**What is expected**.
Shown below are entries with pictures; the line with "(303) 449-1873" through the line with "Newington, ON" is the span to retype exactly, and the pictures stay out.

**Input data**.
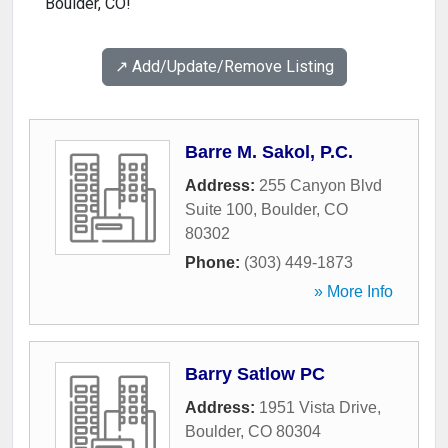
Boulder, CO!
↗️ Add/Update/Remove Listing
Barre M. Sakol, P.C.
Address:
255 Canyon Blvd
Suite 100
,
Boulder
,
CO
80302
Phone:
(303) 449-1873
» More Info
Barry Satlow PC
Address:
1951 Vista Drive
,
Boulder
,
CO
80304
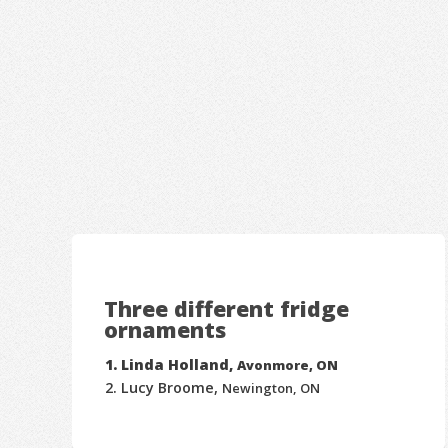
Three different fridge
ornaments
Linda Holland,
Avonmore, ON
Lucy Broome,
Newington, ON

--

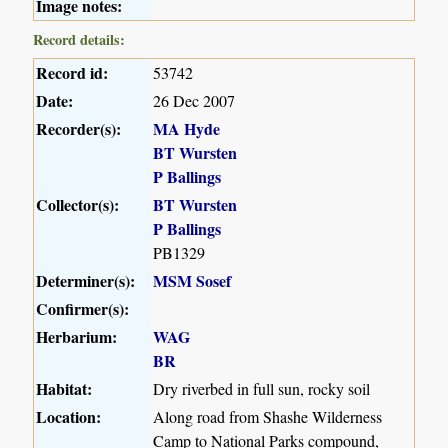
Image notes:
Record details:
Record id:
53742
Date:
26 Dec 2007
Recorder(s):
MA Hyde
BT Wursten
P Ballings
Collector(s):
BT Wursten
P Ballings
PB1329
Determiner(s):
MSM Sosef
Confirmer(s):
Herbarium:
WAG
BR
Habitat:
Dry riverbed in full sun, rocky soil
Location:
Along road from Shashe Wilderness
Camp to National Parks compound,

**Exercise result**.
(303) 449-1873
» More Info
Barry Satlow PC
Address:
1951 Vista Drive
,
Boulder
,
CO
80304
Three different fridge
ornaments
Linda Holland,
Avonmore, ON
Lucy Broome,
Newington, ON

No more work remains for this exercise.